The traditional software development loop — ticket, plan, implement, review, PR — typically takes two to three days per cycle, with one project per developer. Historically, shipping faster meant hiring more devs. That equation is changing. Small teams equipped with AI coding agents can now outproduce much larger teams.

The Stack That Makes It Work

Linkt's shipping velocity comes down to four key tools working together:

Claude Code (Opus 4.6) is the foundation. Every developer on the team has a Max subscription — it's mandated. The two Claude Code features driving the most value are:

  • Skills — reusable patterns that let Claude Code plan, implement, and ship without long prompts every time. Skills can be shared across the org for consistency.
  • Worktrees — running four or five Claude Code instances in parallel on different tasks. The tradeoff is higher token consumption, but the output increase is massive.

Linear serves as the source of truth — not just for engineers, but for Claude Code itself. Connecting Linear via MCP gives the AI agent a “brain” to reference during project work. A critical insight: ticket quality becomes a forcing function. Vague tickets confuse Claude Code. Clear requirements and context are non-negotiable.

Granola handles meeting transcription and note-taking. The real power is the pipeline it enables: client meetings are recorded in Granola, requirements get piped into Linear tickets, and Claude Code implements them. In one case study, an enterprise client's long sales cycle produced months of calls and requirements. By the time the contract was signed, every requirement was already ticketed and ready for the coding agents to execute.

Edward (Open Claw agent) is the team's AI product manager that lives in Slack. Edward monitors for tickets, asks clarifying questions, generates fully scoped Linear issues with specs, and scans for unscoped issues to auto-generate plans. This freed up the CTO from the bottleneck of manually scoping and assigning every ticket. Edward even reacts with emoji to acknowledge bug reports and tells the team when he'll have something scoped out.

The Business Model Problem

One honest admission: the traditional hourly billing model breaks down when your team is this productive. If you have deep agent harnesses and ship at 10x speed, billing by the hour hurts you. Linkt is actively experimenting with agent-hour billing and retainers, and considers this an open problem for anyone doing AI-powered service work.

Lessons Learned the Hard Way

Watch your costs with autonomous agents. It's easy to get excited, hook up Open Claw to everything, and burn through $50-100 in the first day.
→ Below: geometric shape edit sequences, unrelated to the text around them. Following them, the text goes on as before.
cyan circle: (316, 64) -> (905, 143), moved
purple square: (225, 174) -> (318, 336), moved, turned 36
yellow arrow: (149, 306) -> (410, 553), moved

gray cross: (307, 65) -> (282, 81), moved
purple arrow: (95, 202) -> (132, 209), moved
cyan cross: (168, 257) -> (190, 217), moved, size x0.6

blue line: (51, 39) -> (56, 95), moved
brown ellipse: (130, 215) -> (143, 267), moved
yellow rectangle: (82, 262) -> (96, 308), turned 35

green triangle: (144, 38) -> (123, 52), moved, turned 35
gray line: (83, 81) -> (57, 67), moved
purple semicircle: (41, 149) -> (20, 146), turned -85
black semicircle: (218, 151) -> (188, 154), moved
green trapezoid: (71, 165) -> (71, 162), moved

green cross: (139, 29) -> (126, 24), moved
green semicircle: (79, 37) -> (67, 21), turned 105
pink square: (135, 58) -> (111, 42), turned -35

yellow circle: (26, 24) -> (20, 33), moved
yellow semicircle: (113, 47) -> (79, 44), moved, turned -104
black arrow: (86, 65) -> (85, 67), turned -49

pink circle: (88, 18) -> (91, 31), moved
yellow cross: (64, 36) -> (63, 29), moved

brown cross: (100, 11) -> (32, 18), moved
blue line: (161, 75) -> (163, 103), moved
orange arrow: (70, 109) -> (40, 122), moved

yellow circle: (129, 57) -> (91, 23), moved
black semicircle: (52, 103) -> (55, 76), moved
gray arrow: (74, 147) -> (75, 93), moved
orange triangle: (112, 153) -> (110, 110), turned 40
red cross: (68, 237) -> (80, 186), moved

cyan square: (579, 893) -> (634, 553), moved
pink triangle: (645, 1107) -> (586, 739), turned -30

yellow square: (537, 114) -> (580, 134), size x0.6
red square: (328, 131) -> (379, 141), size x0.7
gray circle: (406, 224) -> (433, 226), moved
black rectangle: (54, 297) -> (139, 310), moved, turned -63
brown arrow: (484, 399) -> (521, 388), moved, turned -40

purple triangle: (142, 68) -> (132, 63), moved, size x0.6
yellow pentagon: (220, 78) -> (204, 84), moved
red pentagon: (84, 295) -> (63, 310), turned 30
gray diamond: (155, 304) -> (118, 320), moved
Linkt switched their agent's backbone from Claude Sonnet to Kimi K2 — an open-source model that delivered roughly a 90% cost reduction. Some tasks fail that previously worked with Sonnet, but for workhorse operations, the tradeoff is worth it.

Garbage in, garbage out. Context management and ticket quality determine your output quality. What you feed the agents is what you get back.

People are still reading the code — for now. Every PR still gets human review, especially for client work. But the team anticipates that going away this year as tooling and trust in AI-generated code improves.

Key Takeaways

  1. Start with skills, not agents. Build repeatable patterns in Claude Code before trying to orchestrate autonomous agents.
  2. Linear + MCP is a huge unlock. Give your coding agent a structured source of truth to work from.
  3. Record everything. Whether it's Granola or another tool, capture every meeting. That context becomes your ticket pipeline.
  4. Match models to tasks. Use frontier models for complex reasoning, cheaper models like Kimi K2 or Gemini Flash for workhorse tasks.
  5. Rethink your billing model. If AI makes you 10x more productive, hourly billing leaves money on the table.

The future Reid is rooting for: local open-source model clusters running company operations autonomously. The workhorse models are getting good enough to run locally, even if AGI-level reasoning still requires cloud providers. For a seven-person team already doubling revenue month over month, that future doesn't seem far off.